Alguna noche me dormí esperando una llamada que no llegó. Pero siempre hubo una razón factible: cena de trabajo que se alarga inesperadamente; sesión golfa en un cine de versión original; visita a su hermana y su sobrino; etc. Al fin y al cabo, tampoco era imprescindible hablar todos los días, y yo mismo le había insistido en no condicionar su vida a esa llamada diaria. Claro que cuando esto ocurría yo me acordaba de mi comprensiva actitud y de todos mis muertos, y de los suyos de paso por negarse a tener un puto teléfono móvil.

Enric era un hombre silencioso y sutil. Tomé conciencia de ello durante estas charlas telefónicas, pero reflexionando sobre este descubrimiento me di cuenta de que su domino del silencio era una seña de identidad también en el cara a cara. Al teléfono era capaz de permanecer en silencio durante lo que a mí, como interlocutor, me parecían eternidades aunque en realidad fuesen apenas unos segundos. Lo que en un primer momento consideré una dificultad de comunicación, esos vacíos en la conversación, fueron poco a poco adquiriendo el rango de virtud.
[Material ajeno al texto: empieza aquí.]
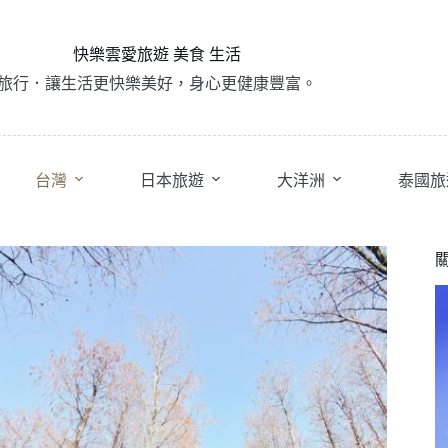
快樂雲愛旅遊 美食 生活
旅行．讓生活更快樂美好，身心更健康豐富。
台灣
日本旅遊
大洋洲
泰國旅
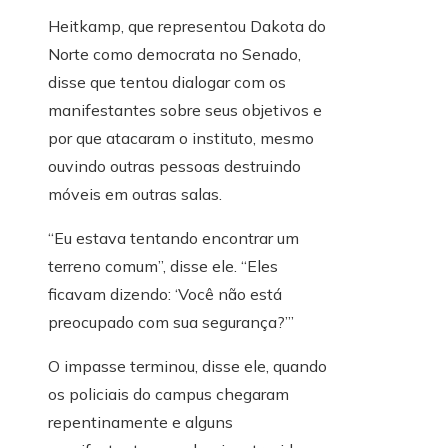
Heitkamp, ​​​​que representou Dakota do
Norte como democrata no Senado,
disse que tentou dialogar com os
manifestantes sobre seus objetivos e
por que atacaram o instituto, mesmo
ouvindo outras pessoas destruindo
móveis em outras salas.
“Eu estava tentando encontrar um
terreno comum”, disse ele. “Eles
ficavam dizendo: ‘Você não está
preocupado com sua segurança?’”
O impasse terminou, disse ele, quando
os policiais do campus chegaram
repentinamente e alguns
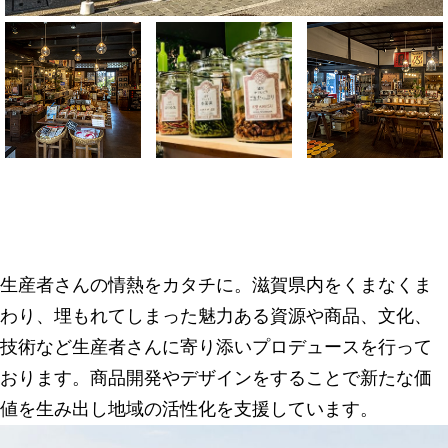
生産者さんの情熱をカタチに。滋賀県内をくまなくま
わり、埋もれてしまった魅力ある資源や商品、文化、
技術など生産者さんに寄り添いプロデュースを行って
おります。商品開発やデザインをすることで新たな価
値を生み出し地域の活性化を支援しています。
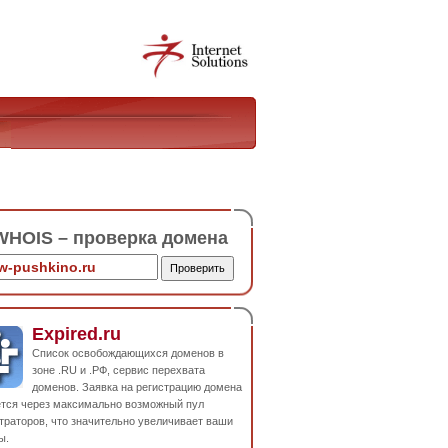
HOIS – проверка домена
Expired.ru
Список освобождающихся доменов в
зоне .RU и .РФ, сервис перехвата
доменов. Заявка на регистрацию домена
ется через максимально возможный пул
траторов, что значительно увеличивает ваши
ы.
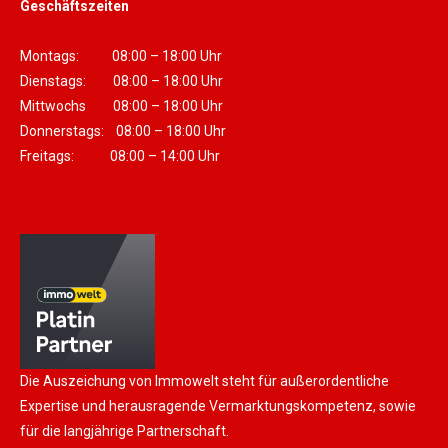
Geschäftszeiten
Montags: 08:00 – 18:00 Uhr
Dienstags: 08:00 – 18:00 Uhr
Mittwochs 08:00 – 18:00 Uhr
Donnerstags: 08:00 – 18:00 Uhr
Freitags: 08:00 – 14:00 Uhr
Die Auszeichung von Immowelt steht für außerordentliche
Expertise und herausragende Vermarktungskompetenz, sowie
für die langjährige Partnerschaft.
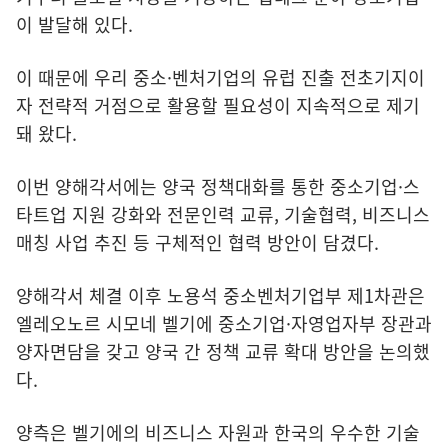
이 발달해 있다.
이 때문에 우리 중소·벤처기업의 유럽 진출 전초기지이
자 전략적 거점으로 활용할 필요성이 지속적으로 제기
돼 왔다.
이번 양해각서에는 양국 정책대화를 통한 중소기업·스
타트업 지원 강화와 전문인력 교류, 기술협력, 비즈니스
매칭 사업 추진 등 구체적인 협력 방안이 담겼다.
양해각서 체결 이후 노용석 중소벤처기업부 제1차관은
엘레오노르 시모네 벨기에 중소기업·자영업자부 장관과
양자면담을 갖고 양국 간 정책 교류 확대 방안을 논의했
다.
양측은 벨기에의 비즈니스 자원과 한국의 우수한 기술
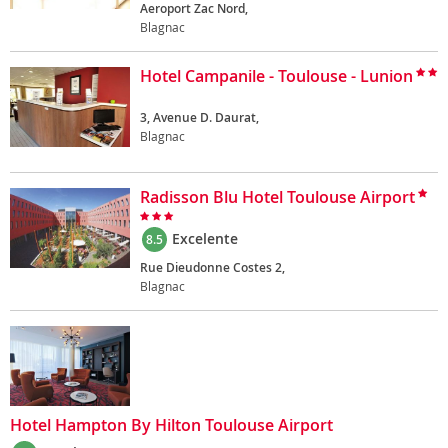
Aeroport Zac Nord,
Blagnac
Hotel Campanile - Toulouse - Lunion
3, Avenue D. Daurat,
Blagnac
Radisson Blu Hotel Toulouse Airport
Excelente
8.5
Rue Dieudonne Costes 2,
Blagnac
Hotel Hampton By Hilton Toulouse Airport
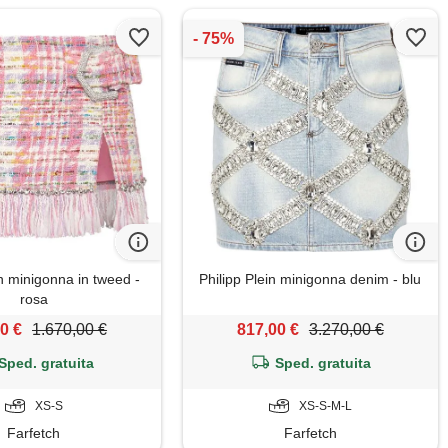
in minigonna in tweed -
Philipp Plein minigonna denim - blu
rosa
0 €
1.670,00 €
817,00 €
3.270,00 €
Sped. gratuita
Sped. gratuita
XS-S
XS-S-M-L
Farfetch
Farfetch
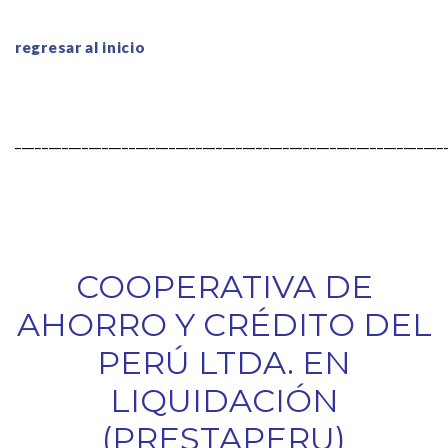
regresar al inicio
________________________________________________________________
COOPERATIVA DE
AHORRO Y CRÉDITO DEL
PERÚ LTDA. EN
LIQUIDACIÓN
(PRESTAPERU)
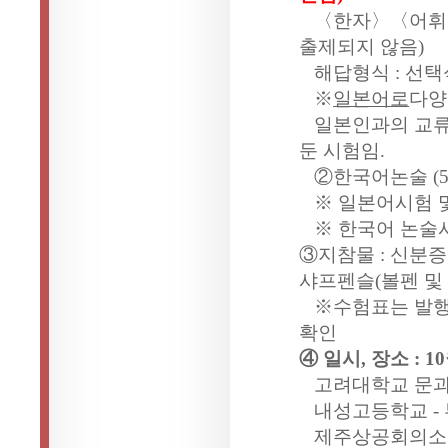
〈한자〉〈어휘
출제되지 않음
)
해답형식
:
선택
※
일본어로
다양
일본인과의 교류
둔 시험임
.
②한국어논술
(
※ 일본어시험 
※ 한국어 논술
③지참물
:
신분증
샤프펜슬
(
볼펜 및
※수험표는 발행
확인
④ 일시
,
장소
: 10
고려대학교 문
내성고등학교
-
제주상공회의소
Porque eran silencios llenos de significado, pausas voluntarias cuya función era a veces darme tiempo para pensar, o dárselo él mismo, y otras veces servían para enfatizar lo dicho justamente antes, como un sello oficial estampado al final de un documento. Y si al principio me sentía incómodo por considerar el silencio como una incitación a intervenir, casi una obligación de llenar esos huecos, poco a poco le perdí el miedo y aprendí a disfrutar de él como un recurso más de nuestras conversaciones, una rareza que daba a nuestras charlas una inaudita pátina de profundidad.